I have seen a dog pop up here and there in working GSD pedigrees, Jello or some shit like that. I look at that dogs work and think, what the hell were they thinking, but then you look at the dogs down the line, and was his genetics just totally lost in the mix ? You have to remember that you are rolling million sided dice every time you breed. The Czechs do the same damn thing here and there. You see a show dog in the mix.

I don't see too many breeders here producing all that and a bag of chips, and I bust their balls about it. But the truth of the matter is that many times the owners are shit. You add the two together and ????????

Lastly, there are many people that cannot see what is right in front of them. Many people are like this, either they think that the pup is all that, and he is not, or they think that the pup is crap, and they are the ones at critical points in the dogs life that are screwing it up. Too many people could not read a dog if it was in english.


----------



## Terrasita Cuffie (Jun 8, 2008)

Jeff Oehlsen said:


> Quote: Jeff was not always such rugged individual. believe it or not, he shit his pants and was scared of santa.
> 
> Never from Santa. Figured that one out pretty early. There have been a few times where I was in a situation that I was pretty sure I was not going to make it. I was scared for about 20 seconds each time. I can assure you that at those moments, nothing was going to be coming out of that area. And nothing did for about a week afterwards.
> 
> ...


 
REALLY like this side of the coin. 


T


----------



## Chris Jones II (Mar 20, 2011)

That makes a lot of sense Jeff, although I would definitely say that there are more ****tards breeding dogs than owners buying puppies and screwing them up. You seem to feel the balance is leaning toward the opposite direction. I don't know. The pups we have raised, with the exception of 2 fear biters we had to put down, have been stellar farm dogs and pets. My parents running what was an open pastoral farm at the time, we could not have dogs on the premises who would bite people so they had to go. All those pups were from working farm stock unadvertised unpapered, just good working dogs all around. From what I absorbed through my lifetime, it is really difficult to mess up a dog, even a BC. A dog with a solid temperament will just be a good dog despite all the stuff that can happen on a working farm, heavy machinery, animals screaming, kids roughhousing, strangers doing strange shit to the pups. I mean it is super loud and scary around a farm sometimes.

The fear biters we had were just wrong from the git go. Couldn't touch them without getting dogbit which is not a trait a working farm dog can survive with. And they didn't.
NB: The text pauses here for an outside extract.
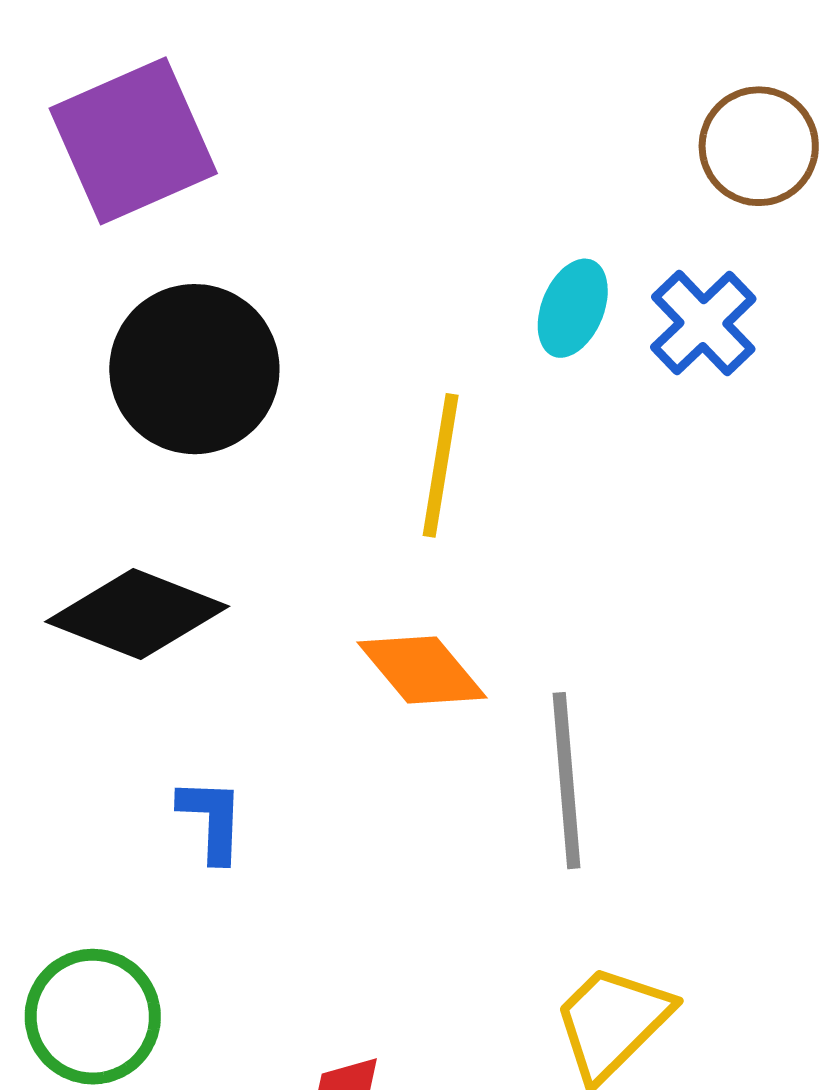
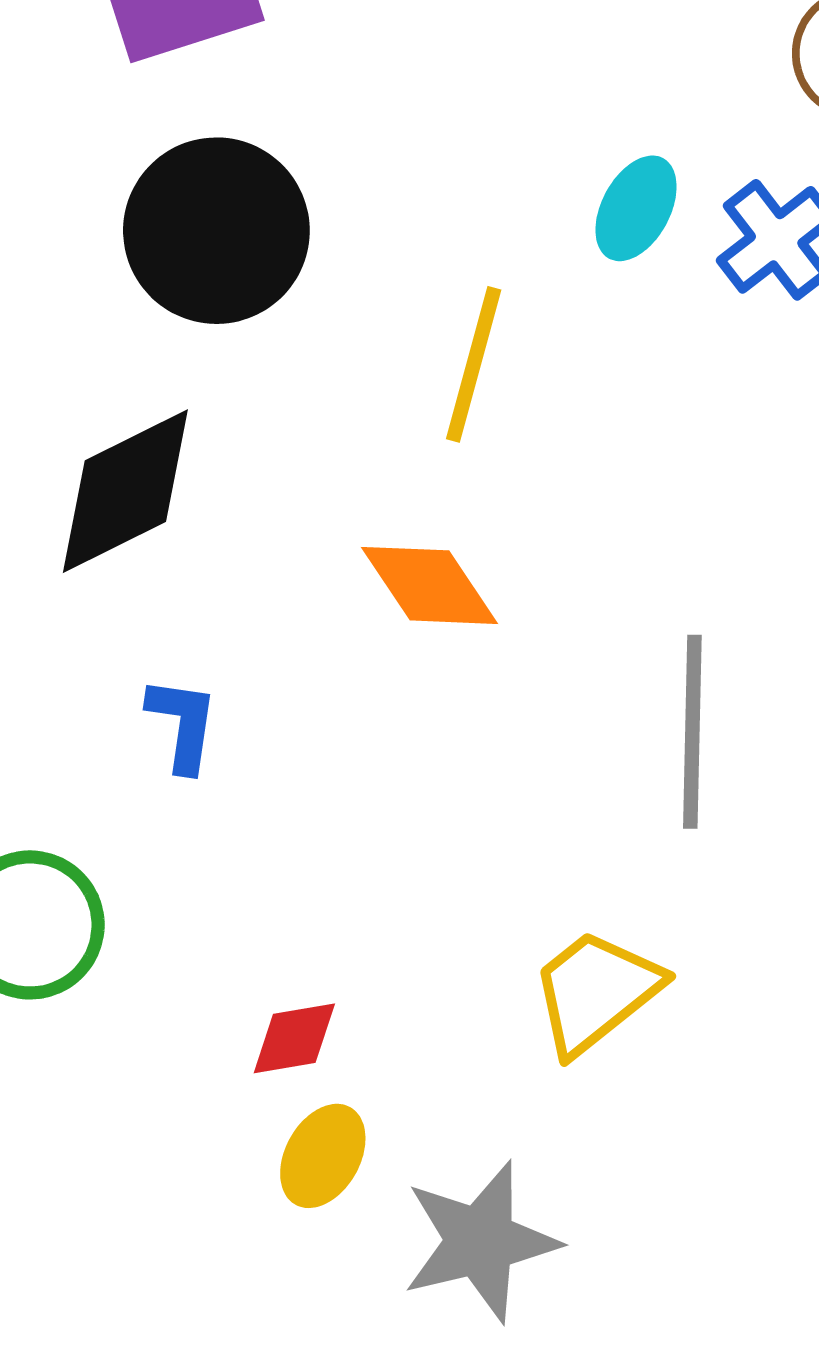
black diamond: (137, 614) -> (125, 491), turned -54
gray line: (567, 781) -> (692, 732), moved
From a few stray emails I've gotten it seems there are dogs like that being produced and breeders are like "well, yeah, no shit, it's a working dog" don't let people touch the dog, don't let kids near the pup and you're an idiot if you let kids near the dog as an adult". Owners are getting screwed by breeders promising solid temperaments and dogs that can do any work then defining "solid temperament" as "super aggressive or fear biter" pick your poison. I'm sorry, to be a working dog a dog has to pass a temperament test. If the dog is a nutcase "nervebag" or whatever, then it necessarily cannot be a working dog unless the handler suppresses the undesirable behavior by force which is just masking it. 

The fact that breeders are not taking responsibility for their dogs based on how a puppy acts?? I call bullshit. "Well it was a good puppy when I sent it to so and so, but they messed it up so they can deal with it." BS. You have to be a ****ing idiot trying to ruin a dog to mess it up THAT badly. And a stable dog will still come out on top in the end. The "shitter" dog will always be a shitter dog or whatever it's called. JME. 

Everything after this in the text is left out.